EXERCISE AIM ::
Could you repeat the whole listing below exactly, omitting any picture it holds?

DATASET EXCERPT ::
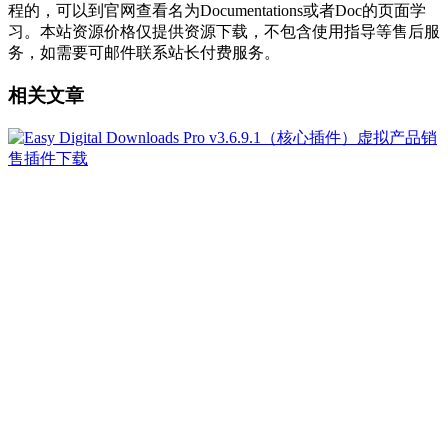
程的，可以到官网查看名为Documentations或者Doc的页面学
习。本站资源价格仅提供资源下载，不包含使用指导等售后服
务，如需要可邮件联系站长付费服务。
相关文章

EXERCISE OUTPUT ::
程的，可以到官网查看名为Documentations或者Doc的页面学
习。本站资源价格仅提供资源下载，不包含使用指导等售后服
务，如需要可邮件联系站长付费服务。
相关文章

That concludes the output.